Traduire l’évangile dans une langue nouvelle impliquait donc comme on le voit d’être averti en linguistique et en sciences théologiques au départ et plus fondamentalement, cela supposait une connaissance des lois de l’oralité afin que même traduit, le message demeure fidèle aux structures d’un message vivant à proclamer (Sanon, 1970 : 102).

Ainsi, il ne suffisait pas de comprendre la langue, mais il fallait aussi être imprégné des lois et règles de la communauté. Or, les Africains ont souvent reçu l’évangile à la

‘manière européenne’ et le fait que cette annonce de la bonne nouvelle se soit faite dans un contexte général de colonisation a eu une influence certaine sur la réceptivité de l’audience. Mais, une expérience de proclamation de la parole décrite par Sanon (idem) démontre qu’au-delà de ce braquage des Africains contre les colons/missionnaires et leur évangile, il y avait un vrai problème de fonctionnement des textes, lié au moyen de sa proclamation. Le message n’a sans doute pas été adapté au ‘genre’ (De Vries, 2001) familier de la société réceptrice.

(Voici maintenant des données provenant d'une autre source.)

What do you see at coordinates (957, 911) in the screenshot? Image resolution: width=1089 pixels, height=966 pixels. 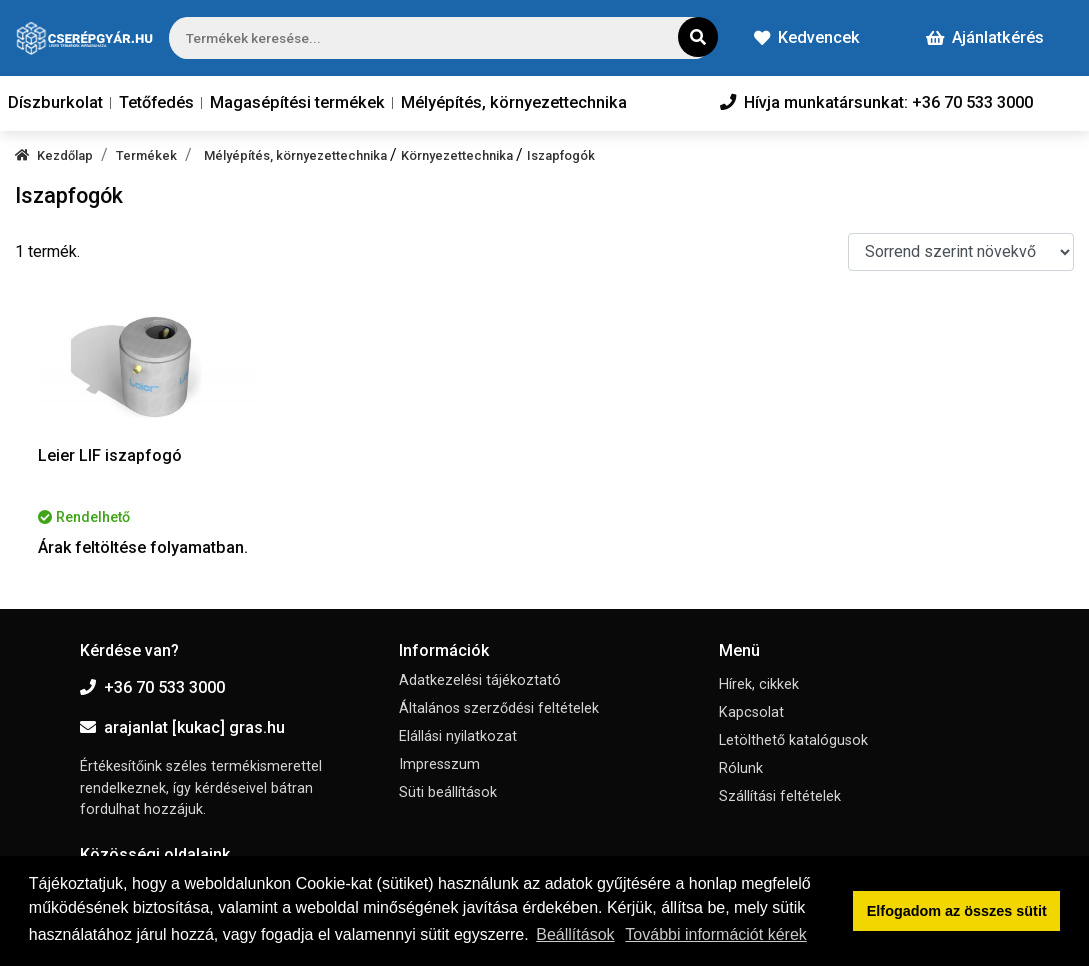 I see `Elfogadom az összes sütit [button]` at bounding box center [957, 911].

En proposant des solutions au malaise linguistique constaté, Sanon (1970 : 25) va plus loin en proposant que les communautés africaines prennent la parole eux-mêmes.

Il dit en effet :

D’autres ont parlé pour nous, à notre place, et continuent à le faire ; et si nous devons parler, c’est aussi devant eux, selon leur libellé, à leur manière. Il y aurait là une récupération à tenter : que les communautés africaines prennent aussi la parole ! Ainsi, nous parlerions nous-mêmes, pour traduire à nous-mêmes, devant les autres sans doute, le contenu natif et naïf de notre adhésion à la foi.

Chez les catholiques, le problème de l’utilisation des langues vernaculaires s’est posé de manière plus importante à partir du concile Vatican II en 1962, où les Africains ont revendiqué l’inculturation. Mais il faut dire que bien avant ce concile, des traductions vers les langues locales avaient déjà été entreprises pour l’évangélisation.

Ainsi, le père Alexandre à Ouagadougou traduisit l’évangile en mooré, le père Bonny en gulmacema et dans le même souci de mettre l’évangile à la disposition des fidèles, le père Dumas lança le premier essai de la grammaire goin, permettant ainsi à plusieurs jeunes de lire en goin (Sandwide, 1999 : 176).

Les difficultés linguistiques et traductologiques notées à la période coloniale se sont répercutées et se ressentent toujours pour la plupart sur la période actuelle.